# Whats the best way to get useable hp out of my LS1 GTO



## carguy (Nov 8, 2004)

So which way should I go innercooled turbo or high compression heads, faty velves, bigger cam, and whitch cam sould I go with. Will the LS1 pump out around 500hp with
LS6 heads (along with other bolt ons like headers or computer reprgamer) and the rite cam. Just looking for ideas befor I get a pro's advise
and or pay one to do it.500hp is the goal an 11.50's in a quarter mile or better


----------



## 05GTO (Oct 6, 2004)

Modern Day Muscle Car  offers 3 mod packages for 410hp, 510hp and 585hp. There are many after-market companies available for the LS1.


----------



## Whiteshadow (Sep 28, 2004)

carguy said:


> So which way should I go innercooled turbo or high compression heads, faty velves, bigger cam, and whitch cam sould I go with. Will the LS1 pump out around 500hp with
> LS6 heads (along with other bolt ons like headers or computer reprgamer) and the rite cam. Just looking for ideas befor I get a pro's advise
> and or pay one to do it.500hp is the goal an 11.50's in a quarter mile or better



How much money do you have to spend, and how much are you willing to spend to get your 11.50's? 

I think 11.50's are do-able with intake, headers, exhaust, ET Streets, and nitrous. I think they are VERY do-able as long as you have a safe tune on the car.

MDMC ran the 11.50 in their car, with a lot of work done to the motor besides the 75 shot of nitrous. If they would've run a good slick on the car (Looked like a drag radial was being used on the video) I think a low 11 possibly high ten could've been possible.

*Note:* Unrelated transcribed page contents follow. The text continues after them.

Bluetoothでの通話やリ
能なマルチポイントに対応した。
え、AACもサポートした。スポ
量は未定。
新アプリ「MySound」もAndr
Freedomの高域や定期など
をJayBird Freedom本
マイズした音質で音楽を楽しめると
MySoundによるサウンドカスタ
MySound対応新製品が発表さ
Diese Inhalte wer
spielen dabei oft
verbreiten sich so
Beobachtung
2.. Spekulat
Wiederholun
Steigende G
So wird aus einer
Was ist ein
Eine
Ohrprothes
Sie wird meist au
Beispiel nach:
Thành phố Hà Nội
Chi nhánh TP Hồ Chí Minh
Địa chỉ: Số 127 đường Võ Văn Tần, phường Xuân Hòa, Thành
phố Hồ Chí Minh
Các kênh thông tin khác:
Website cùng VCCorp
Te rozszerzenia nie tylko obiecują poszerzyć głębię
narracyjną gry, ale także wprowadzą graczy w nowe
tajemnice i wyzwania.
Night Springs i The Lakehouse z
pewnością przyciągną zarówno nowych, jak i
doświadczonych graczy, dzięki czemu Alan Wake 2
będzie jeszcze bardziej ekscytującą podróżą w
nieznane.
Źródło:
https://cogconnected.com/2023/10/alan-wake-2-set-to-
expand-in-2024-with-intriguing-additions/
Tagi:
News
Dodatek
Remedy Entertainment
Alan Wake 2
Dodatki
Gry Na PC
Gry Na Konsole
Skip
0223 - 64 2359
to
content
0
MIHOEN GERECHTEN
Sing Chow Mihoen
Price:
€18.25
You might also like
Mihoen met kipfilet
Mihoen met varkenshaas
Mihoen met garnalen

There were a couple guys around here locally that were running 100 and 150 shots on their Camaro SS, and T/As. Two of them went to the track and ran low, low 11's with slicks, I/H/E and a 2-step.


----------



## wick (Nov 4, 2004)

Whats with everyone and turbos for there cars. Turbos are great do not get me wrong, but the expense is hardly worth it. 

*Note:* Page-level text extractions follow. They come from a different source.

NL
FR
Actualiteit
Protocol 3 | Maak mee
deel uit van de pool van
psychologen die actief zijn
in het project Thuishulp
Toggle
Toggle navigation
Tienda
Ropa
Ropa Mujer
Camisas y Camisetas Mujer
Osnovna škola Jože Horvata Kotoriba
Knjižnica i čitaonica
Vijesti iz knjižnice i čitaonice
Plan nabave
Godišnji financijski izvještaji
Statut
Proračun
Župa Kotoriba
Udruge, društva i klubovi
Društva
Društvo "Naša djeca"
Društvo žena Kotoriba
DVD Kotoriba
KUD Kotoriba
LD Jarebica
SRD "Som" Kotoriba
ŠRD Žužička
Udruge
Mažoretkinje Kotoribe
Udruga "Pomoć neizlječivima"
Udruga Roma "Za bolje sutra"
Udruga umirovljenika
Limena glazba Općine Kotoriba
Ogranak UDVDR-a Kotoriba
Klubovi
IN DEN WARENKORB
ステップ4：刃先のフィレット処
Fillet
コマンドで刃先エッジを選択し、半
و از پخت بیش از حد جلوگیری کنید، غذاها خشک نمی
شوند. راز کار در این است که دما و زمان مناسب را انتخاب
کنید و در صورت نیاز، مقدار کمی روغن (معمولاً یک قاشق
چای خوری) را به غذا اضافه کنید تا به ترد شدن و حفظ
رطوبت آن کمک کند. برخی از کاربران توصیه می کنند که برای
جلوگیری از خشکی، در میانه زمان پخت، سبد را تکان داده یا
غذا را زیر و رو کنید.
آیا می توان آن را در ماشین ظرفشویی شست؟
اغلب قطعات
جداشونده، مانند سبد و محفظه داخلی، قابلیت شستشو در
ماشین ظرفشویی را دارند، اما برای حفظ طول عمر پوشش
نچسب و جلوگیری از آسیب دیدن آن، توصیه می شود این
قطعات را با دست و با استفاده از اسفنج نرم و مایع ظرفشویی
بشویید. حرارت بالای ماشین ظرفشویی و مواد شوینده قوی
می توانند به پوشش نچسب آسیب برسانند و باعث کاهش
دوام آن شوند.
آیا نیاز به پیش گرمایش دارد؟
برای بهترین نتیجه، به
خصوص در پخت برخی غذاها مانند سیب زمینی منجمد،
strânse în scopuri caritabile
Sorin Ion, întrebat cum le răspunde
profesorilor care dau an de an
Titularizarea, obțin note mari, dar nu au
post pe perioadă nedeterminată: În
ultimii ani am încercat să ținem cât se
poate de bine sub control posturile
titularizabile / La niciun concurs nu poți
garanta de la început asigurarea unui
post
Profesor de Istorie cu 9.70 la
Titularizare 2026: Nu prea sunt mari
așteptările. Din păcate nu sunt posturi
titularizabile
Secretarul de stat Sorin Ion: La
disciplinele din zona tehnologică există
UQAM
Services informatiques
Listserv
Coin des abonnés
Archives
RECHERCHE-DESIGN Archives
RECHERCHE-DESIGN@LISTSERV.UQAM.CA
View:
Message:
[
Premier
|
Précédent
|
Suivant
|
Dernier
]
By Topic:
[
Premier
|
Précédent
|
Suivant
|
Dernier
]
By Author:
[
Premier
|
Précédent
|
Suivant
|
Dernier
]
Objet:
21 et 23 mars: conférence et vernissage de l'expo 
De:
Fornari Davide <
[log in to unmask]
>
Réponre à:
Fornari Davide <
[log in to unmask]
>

There are a bunch of companies with LS1 mods. GM actually makes some pretty nice stuff. With there Hot Cam, LS6 intake and ported LS6 heads. You would be over 500horse. 

BUt in the same thing, do you plan on driving this vehicle on a daily basis?? If so I would take the reliablity of a supercharger. Spend $3000 on a kit, would be nice, plus still get decent mileage. Running the GM Hot cam will kill your gas mileage, but it gets out of its own way in a hurry. 

Just remember with more power comes more expense. Stiffer clutch or performance automatic. Stronger rear end. I dont want to piss on your parade....


----------



## carguy (Nov 8, 2004)

I saw a couple of t/a's and comaros ss' last weekend at the track they ran mid 12's. I hadn't been down ther in awhile sence I sold my 1979 comaro ,had a 350 ,194 fuely heads, pretty good cam and a 411 posey rear end and it ran 12's with drg radials. So I was a little dissapointed cause I was watching mustang after mustang run 11.50's, super chardged mustangs ofcourse ,so we need to do something. I'd like ta get it in the mid 11's then add a shott of nos. But for now I'm liven cheap so I can pay off the car within the next two years so I'll proble get like a 2 or 300 shot of nos along with a computer programer and see what it does. I'd like to have a sLp exust too.


----------



## wick (Nov 4, 2004)

carguy said:


> I saw a couple of t/a's and comaros ss' last weekend at the track they ran mid 12's. I hadn't been down ther in awhile sence I sold my 1979 comaro ,had a 350 ,194 fuely heads, pretty good cam and a 411 posey rear end and it ran 12's with drg radials. So I was a little dissapointed cause I was watching mustang after mustang run 11.50's, super chardged mustangs ofcourse ,so we need to do something. I'd like ta get it in the mid 11's then add a shott of nos. But for now I'm liven cheap so I can pay off the car within the next two years so I'll proble get like a 2 or 300 shot of nos along with a computer programer and see what it does. I'd like to have a sLp exust too.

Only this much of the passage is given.